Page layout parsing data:
/---
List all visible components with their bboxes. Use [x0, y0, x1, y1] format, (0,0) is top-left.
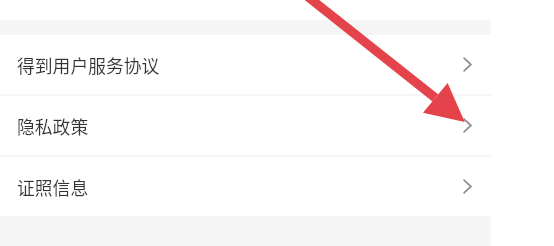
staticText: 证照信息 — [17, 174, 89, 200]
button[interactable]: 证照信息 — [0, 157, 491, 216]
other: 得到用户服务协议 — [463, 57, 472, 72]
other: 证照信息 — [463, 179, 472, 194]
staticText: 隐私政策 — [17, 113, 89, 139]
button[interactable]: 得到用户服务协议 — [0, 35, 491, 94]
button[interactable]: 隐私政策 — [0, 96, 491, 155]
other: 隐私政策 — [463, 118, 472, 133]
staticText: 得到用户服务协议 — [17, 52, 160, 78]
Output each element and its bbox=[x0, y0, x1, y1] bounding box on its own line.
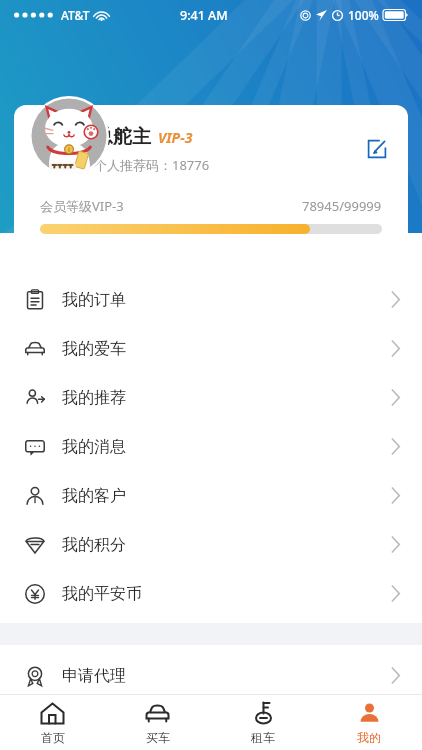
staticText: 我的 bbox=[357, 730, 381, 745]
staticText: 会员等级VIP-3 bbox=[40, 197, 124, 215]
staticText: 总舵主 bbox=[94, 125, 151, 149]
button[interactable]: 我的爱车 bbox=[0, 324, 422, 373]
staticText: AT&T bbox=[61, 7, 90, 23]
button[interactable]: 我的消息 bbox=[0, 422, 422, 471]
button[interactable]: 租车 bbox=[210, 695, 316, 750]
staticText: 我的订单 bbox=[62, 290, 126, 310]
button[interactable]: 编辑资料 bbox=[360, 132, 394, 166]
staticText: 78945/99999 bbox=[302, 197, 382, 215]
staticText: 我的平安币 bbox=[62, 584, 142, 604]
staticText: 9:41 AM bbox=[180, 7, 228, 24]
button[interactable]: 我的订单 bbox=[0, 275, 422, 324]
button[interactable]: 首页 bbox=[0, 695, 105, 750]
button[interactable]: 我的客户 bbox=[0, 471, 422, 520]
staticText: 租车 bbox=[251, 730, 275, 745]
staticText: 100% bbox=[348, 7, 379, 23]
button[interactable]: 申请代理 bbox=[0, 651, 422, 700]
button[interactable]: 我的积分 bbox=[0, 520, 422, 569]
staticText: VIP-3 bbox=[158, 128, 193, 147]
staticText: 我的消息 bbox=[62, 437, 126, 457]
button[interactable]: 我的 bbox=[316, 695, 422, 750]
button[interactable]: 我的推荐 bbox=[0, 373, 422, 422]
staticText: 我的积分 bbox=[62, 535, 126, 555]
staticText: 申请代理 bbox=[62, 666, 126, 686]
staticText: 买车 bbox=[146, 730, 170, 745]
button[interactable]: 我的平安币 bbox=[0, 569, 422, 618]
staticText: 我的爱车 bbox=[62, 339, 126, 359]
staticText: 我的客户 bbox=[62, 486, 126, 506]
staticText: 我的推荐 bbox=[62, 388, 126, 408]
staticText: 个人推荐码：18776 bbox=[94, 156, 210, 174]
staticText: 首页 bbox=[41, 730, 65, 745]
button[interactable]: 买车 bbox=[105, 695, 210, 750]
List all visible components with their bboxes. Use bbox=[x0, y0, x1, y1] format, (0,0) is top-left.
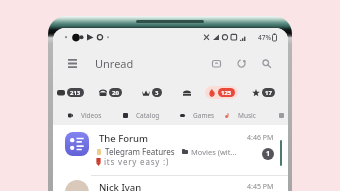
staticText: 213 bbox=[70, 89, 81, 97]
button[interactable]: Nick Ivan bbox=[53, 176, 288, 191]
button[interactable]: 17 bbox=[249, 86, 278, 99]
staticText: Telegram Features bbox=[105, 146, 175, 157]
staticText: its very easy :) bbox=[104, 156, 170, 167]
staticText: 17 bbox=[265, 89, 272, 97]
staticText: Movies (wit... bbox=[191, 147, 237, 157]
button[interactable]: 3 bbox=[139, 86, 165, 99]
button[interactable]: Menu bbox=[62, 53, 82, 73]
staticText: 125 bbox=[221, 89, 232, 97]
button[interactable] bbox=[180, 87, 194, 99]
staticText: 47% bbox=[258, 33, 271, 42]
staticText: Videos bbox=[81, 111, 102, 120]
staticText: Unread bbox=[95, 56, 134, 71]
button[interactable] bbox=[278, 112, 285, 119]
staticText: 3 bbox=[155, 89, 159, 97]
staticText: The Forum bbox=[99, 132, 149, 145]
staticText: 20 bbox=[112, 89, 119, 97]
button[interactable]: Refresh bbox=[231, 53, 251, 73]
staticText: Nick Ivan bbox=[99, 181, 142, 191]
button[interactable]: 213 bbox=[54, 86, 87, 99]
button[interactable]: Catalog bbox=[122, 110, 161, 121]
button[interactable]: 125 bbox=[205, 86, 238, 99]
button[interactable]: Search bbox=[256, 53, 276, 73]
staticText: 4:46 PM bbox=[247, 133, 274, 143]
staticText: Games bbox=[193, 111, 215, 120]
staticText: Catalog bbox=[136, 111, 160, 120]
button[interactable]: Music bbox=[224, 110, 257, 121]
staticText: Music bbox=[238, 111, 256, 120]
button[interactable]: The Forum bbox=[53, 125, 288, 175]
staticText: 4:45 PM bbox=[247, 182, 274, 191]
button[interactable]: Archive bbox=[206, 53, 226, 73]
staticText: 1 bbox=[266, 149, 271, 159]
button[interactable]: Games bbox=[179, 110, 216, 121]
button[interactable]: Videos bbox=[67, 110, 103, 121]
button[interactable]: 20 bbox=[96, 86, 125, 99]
\---
/---
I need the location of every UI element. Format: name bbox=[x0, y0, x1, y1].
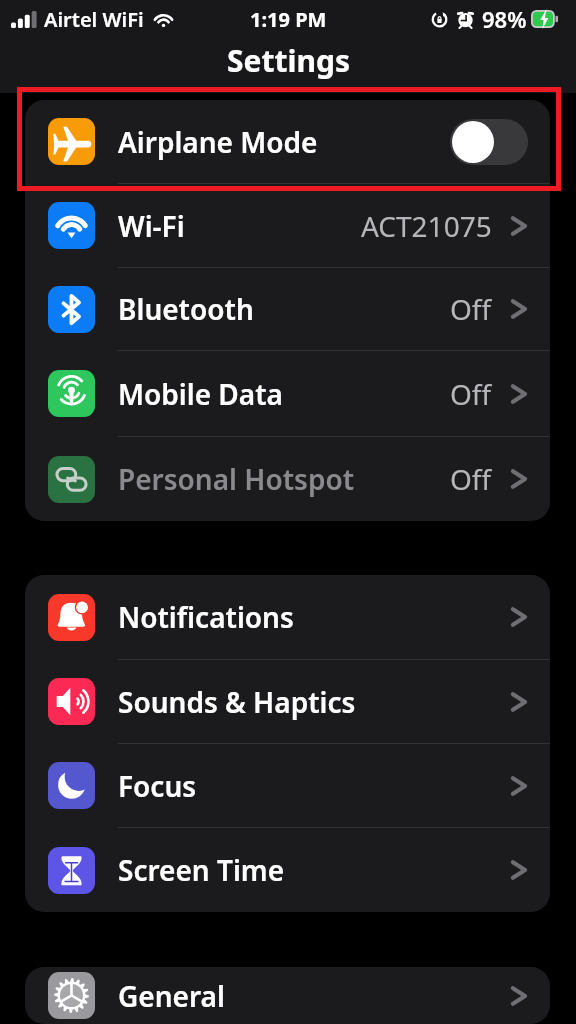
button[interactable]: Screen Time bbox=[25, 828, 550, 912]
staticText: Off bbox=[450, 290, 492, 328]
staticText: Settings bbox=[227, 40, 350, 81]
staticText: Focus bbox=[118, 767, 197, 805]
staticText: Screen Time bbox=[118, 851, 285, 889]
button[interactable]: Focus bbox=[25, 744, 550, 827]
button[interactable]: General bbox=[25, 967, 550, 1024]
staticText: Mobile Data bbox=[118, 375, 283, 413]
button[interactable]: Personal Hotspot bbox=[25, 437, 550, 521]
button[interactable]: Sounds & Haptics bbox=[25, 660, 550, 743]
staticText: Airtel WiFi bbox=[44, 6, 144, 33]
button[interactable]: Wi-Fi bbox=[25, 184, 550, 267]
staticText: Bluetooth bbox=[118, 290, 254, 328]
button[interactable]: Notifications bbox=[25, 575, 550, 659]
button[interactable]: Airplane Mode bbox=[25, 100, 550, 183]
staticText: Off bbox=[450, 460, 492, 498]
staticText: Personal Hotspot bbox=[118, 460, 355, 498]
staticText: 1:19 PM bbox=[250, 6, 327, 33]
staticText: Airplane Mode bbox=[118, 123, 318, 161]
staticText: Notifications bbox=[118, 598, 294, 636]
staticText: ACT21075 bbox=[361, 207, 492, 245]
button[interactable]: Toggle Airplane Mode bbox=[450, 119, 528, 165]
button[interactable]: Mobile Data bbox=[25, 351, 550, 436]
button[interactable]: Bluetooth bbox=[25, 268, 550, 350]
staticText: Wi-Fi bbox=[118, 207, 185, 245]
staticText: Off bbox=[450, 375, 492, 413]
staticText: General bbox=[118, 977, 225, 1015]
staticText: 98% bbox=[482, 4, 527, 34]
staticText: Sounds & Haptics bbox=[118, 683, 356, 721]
\---
Assigned task: Your answer should consist of each line of the data above in which the word "Mobile" occurs.

Problem solution:
staticText: Mobile Data bbox=[118, 375, 283, 413]
button[interactable]: Mobile Data bbox=[25, 351, 550, 436]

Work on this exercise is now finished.